The transfer tape, which is unwound from the tape supply core 110a, passes over part 108 with its coated side facing outward. Before the tape reaches the opposite, or "return," side of the transfer part 108, the coating is separated from the tape base and transferred onto the receiving surface 112 as a result of pressure applied by the transfer part 108 as part 108 is pressed against and moved over the receiving surface. Only the tape base material is reeled around core 110b, the coating having been removed from the base material at the location of the transfer part 108.

When the coating film transfer tool 100 is used, the casing 102 is gripped by hand and the pressing transfer part 108 is drawn in the direction indicated by arrow 114 over the region of surface 112 to which the film is to be applied. The supply core 110a is rotated in the unwinding direction by the tangential force exerted on it by tape T as the transfer part is drawn across surface 112. The take-up core 110b is rotated in the winding direction as core 110a rotates in the unwinding direction, by virtue of mechanical connection, e.g. a driving band, (not shown) connected between cores 110a and 110b.

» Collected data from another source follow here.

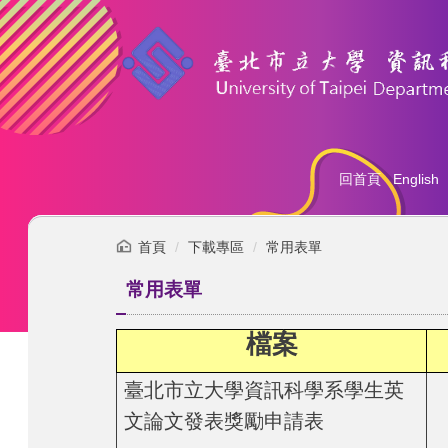
跳
到
主
要
內
容
區
回首頁
English
首頁
下載專區
常用表單
常用表單
檔案
臺
北市立大學資訊科學系學生英
文論文發表獎勵申請表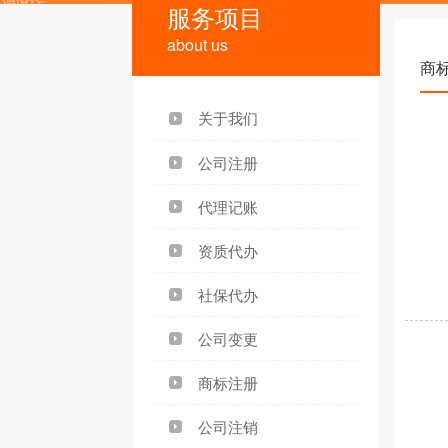
服务项目
about us
商
关于我们
公司注册
代理记账
资质代办
社保代办
公司变更
商标注册
公司注销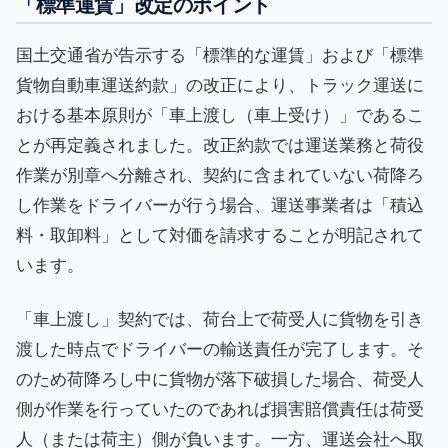
「標準運賃」改定のポイント
国土交通省が告示する「標準的な運賃」および「標準
貨物自動車運送約款」の改正により、トラック運送に
おける基本原則が「車上渡し（車上受け）」であるこ
とが再定義されました。改正約款では運送業務と荷役
作業が別章へ分離され、契約に含まれていない荷降ろ
し作業をドライバーが行う場合、運送事業者は「積込
料・取卸料」として対価を請求することが明記されて
います。
「車上渡し」契約では、荷台上で荷受人に貨物を引き
渡した時点でドライバーの輸送責任が完了します。そ
のため荷降ろし中に貨物が落下破損した場合、荷受人
側が作業を行っていたのであれば損害賠償責任は荷受
人（または荷主）側が負います。一方、運送会社へ取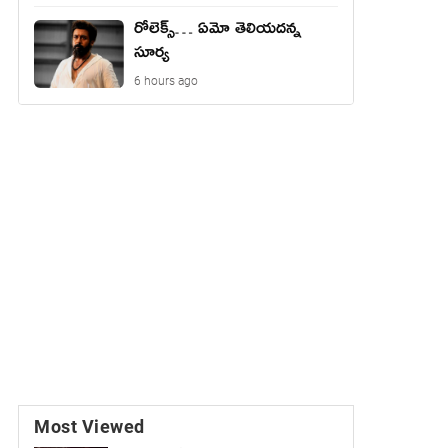
రోలెక్స్… ఏమో తెలియదన్న
సూర్య
6 hours ago
Most Viewed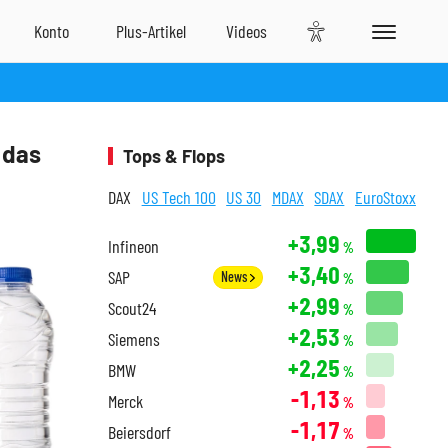
 das
Tops & Flops
DAX
US Tech 100
US 30
MDAX
SDAX
EuroStoxx
+3,99
Infineon
%
+3,40
SAP
News
%
+2,99
Scout24
%
+2,53
Siemens
%
+2,25
BMW
%
-1,13
Merck
%
-1,17
Beiersdorf
%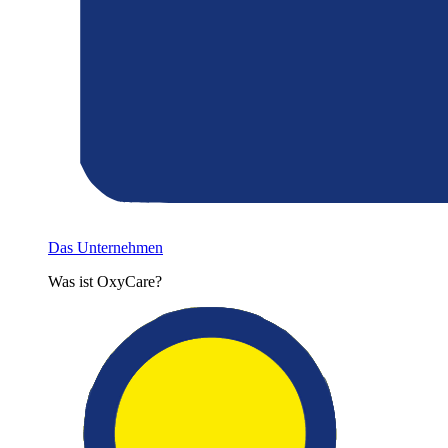
Das Unternehmen
Was ist OxyCare?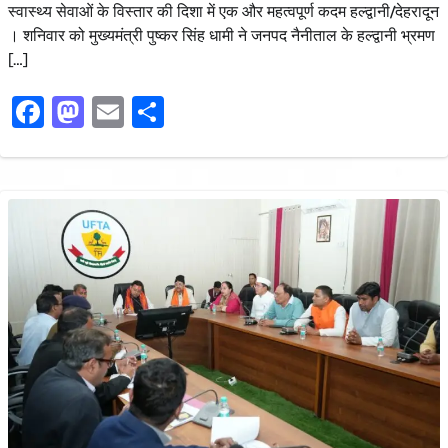
स्वास्थ्य सेवाओं के विस्तार की दिशा में एक और महत्वपूर्ण कदम हल्द्वानी/देहरादून
। शनिवार को मुख्यमंत्री पुष्कर सिंह धामी ने जनपद नैनीताल के हल्द्वानी भ्रमण
[…]
Facebook
Mastodon
Email
Share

Because the transfer head 106 is pivoted, pressure applied to the casing 102 as the device is drawn across surface 112, maintains the laterally extending tip portion of transfer part 108 in parallel relationship to surface 112. Consequently, the transfer part applies a uniform pressure to the tape with the objective of achieving smooth and complete application of the film to surface 112. Thus, the pivoting action of the transfer head has an important advantage in that it produces smoother and more uniform application of the film to the surface even when the casing is tilted. However, as pointed out previously, the pivoting action of the transfer head, also has a disadvantage because, if the casing 102 is tilted about the axis of pivot shaft 104, the lengths of tape extending from tape supply core 110a to transfer part 108 and from transfer part 108 to take-up core 110b can twist. Excessive twisting of the tape can cause the tape to disengage from the pressing transfer part 108, and can even result in breakage of the tape. Furthermore, twisting of the tape can result in non-uniform application of the film to a coating-receiving surface.

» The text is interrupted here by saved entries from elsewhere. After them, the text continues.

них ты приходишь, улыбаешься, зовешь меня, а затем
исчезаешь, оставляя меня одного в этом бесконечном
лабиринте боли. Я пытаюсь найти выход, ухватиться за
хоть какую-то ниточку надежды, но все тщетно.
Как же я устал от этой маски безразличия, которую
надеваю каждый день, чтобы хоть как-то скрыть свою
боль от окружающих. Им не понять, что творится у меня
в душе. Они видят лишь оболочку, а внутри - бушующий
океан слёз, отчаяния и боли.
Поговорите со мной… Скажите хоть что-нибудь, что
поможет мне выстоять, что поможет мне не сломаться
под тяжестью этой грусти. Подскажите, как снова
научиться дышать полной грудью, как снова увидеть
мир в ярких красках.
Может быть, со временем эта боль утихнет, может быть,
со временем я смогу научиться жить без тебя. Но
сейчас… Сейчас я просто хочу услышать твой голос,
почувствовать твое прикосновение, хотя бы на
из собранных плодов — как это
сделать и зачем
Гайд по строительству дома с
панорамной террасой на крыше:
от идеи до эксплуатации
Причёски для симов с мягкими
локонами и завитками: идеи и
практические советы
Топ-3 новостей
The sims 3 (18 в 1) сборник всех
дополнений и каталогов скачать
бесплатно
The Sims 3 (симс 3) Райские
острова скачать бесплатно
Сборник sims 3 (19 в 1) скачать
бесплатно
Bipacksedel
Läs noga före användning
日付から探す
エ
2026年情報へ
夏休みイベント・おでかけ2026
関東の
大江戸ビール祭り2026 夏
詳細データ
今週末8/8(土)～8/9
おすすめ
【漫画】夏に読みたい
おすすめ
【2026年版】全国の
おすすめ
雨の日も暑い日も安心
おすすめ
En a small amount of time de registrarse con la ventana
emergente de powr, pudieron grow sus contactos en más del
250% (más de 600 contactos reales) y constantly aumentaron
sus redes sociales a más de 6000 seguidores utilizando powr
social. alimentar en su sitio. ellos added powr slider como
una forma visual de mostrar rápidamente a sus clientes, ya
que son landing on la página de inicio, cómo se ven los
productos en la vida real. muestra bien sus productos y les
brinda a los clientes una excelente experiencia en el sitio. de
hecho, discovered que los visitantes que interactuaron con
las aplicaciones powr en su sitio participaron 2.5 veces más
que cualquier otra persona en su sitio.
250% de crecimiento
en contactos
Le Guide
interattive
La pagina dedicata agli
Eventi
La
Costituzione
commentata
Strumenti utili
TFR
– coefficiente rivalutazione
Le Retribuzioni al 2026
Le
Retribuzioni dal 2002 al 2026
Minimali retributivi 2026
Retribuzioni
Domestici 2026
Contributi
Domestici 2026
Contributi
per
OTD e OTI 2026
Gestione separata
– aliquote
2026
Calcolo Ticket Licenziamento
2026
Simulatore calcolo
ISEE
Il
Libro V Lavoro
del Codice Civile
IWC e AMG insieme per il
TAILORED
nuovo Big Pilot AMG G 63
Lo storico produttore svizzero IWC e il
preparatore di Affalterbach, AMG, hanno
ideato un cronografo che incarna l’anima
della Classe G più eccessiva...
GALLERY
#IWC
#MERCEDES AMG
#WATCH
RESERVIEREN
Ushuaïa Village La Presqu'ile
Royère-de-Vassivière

Referring now to FIG. 1A, the casing 20 of the first embodiment of the invention comprises a main body 22. Parts of bearings 26 and 28 are formed on a wall of the casing respectively adjacent opposite ends of the casing. A cover 24, as shown in FIGS. 2A and 5, fits onto the main body 22. The cover has complementary bearing parts which, in cooperation with the bearing parts in the main body, form the complete bearings 26 and 28. The bearings are provided for the purpose of supporting shafts on the tape cassette which will be housed in the casing.

As shown in FIGS. 1B, 2B and 6, the tape cassette 30 comprises a box-shaped main body 32 (FIG. 2B) and a cover 34 (FIGS. 2B and 6). A tape supply core 36a and a take-up core 36b are rotatably mounted on spindles in the main body 32. The cores are preferably connected to each other for cooperative rotation by an rubber band 38 in the form of a loop, although alternatively they can be made mutually rotatable by gearing.

A transfer shaft 40 is fixed within the main body 32 of the cassette. The transfer shaft includes a cylinder-shaped part 42 within the cassette and a transfer head 44 protruding outwardly from the main body 32 of the cassette. As will be apparent from FIGS. 1B and 2B, the cylinder-shaped part 42 of the transfer shaft is located within the loop of tape extending from the supply reel, and around the transfer head, to the take-up reel. Apertures are provided in the walls of the cassette to allow clearance for the supports of bearing 26 in which the cylinder-shaped part 42 of the transfer shaft is supported rotatably.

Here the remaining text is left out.